Abbiamo abbandonato lo Stato del Chihuahua, ora siamo nel Sinaloa; spostiamo le lancette dell'orologio un'ora indietro. Sia il fiume che la luce ci hanno abbandonato ma il ricordo di questo stupendo paesaggio non ci abbandonerà molto presto; rimane la curiosità su come abbiano potuto progettare e soprattutto costruire una linea ferroviaria inerpicata tra le rocce, sospesa su dirupi, passante su ponti mozzafiato che spesso si immettono direttamente in galleria.
A Los Mochis paghiamo 60$ il taxi per il centro; è una tariffa fissa di 15$ a persona. E' un macchinone americano tutto fumo e niente arrosto, infatti, a dispetto del grande ingombro, ha un bagagliaio piccolo e nell'abitacolo ci si sta stretti. Albergo Beltran in via Hidalgo, alle spalle del mercato, 175$ la camera doppia con acqua calda, aria condizionata, televisore con trenta canali e lenzuola linde come ci ha tenuto a sottolineare il ragazzo d'albergo che ci mostra la camera. Nel prezzo della camera non è mai compresa la colazione, Creel è stato un caso a parte, e si paga sempre in anticipo; sarà per questo che non chiedono mai i documenti.

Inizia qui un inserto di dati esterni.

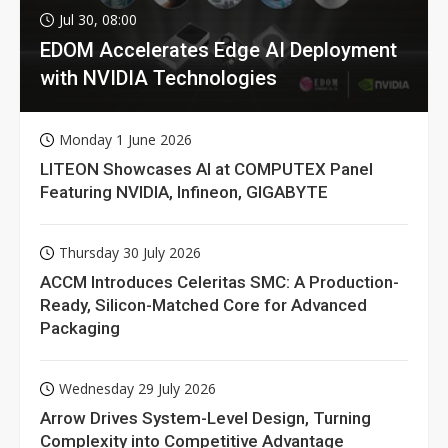
Jul 30, 08:00
EDOM Accelerates Edge AI Deployment
with NVIDIA Technologies
Monday 1 June 2026
LITEON Showcases AI at COMPUTEX Panel
Featuring NVIDIA, Infineon, GIGABYTE
Thursday 30 July 2026
ACCM Introduces Celeritas SMC: A Production-
Ready, Silicon-Matched Core for Advanced
Packaging
Wednesday 29 July 2026
Arrow Drives System-Level Design, Turning
Complexity into Competitive Advantage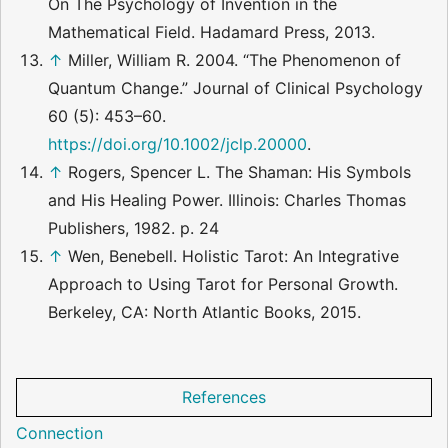
On The Psychology of Invention in the
Mathematical Field. Hadamard Press, 2013.
↑
Miller, William R. 2004. “The Phenomenon of
Quantum Change.” Journal of Clinical Psychology
60 (5): 453–60.
https://doi.org/10.1002/jclp.20000
.
↑
Rogers, Spencer L. The Shaman: His Symbols
and His Healing Power. Illinois: Charles Thomas
Publishers, 1982. p. 24
↑
Wen, Benebell. Holistic Tarot: An Integrative
Approach to Using Tarot for Personal Growth.
Berkeley, CA: North Atlantic Books, 2015.
References
Connection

L'influenza dei vicini statunitensi è molto marcata in questa parte del Messico tanto che ci sono negozi e ristoranti aperti 24 ore e noi ne approfittiamo subito per mangiare: carne alla messicana; è carne sfilacciata stufata e servita con salsina piccante, pomodori e peperoncini crudi e purè di fagioli con formaggio grattugiato, ed una insalatina. Per bere una coca cola fredda perché dopo le undici di sera non possono servire bevande alcoliche; 54$ in due.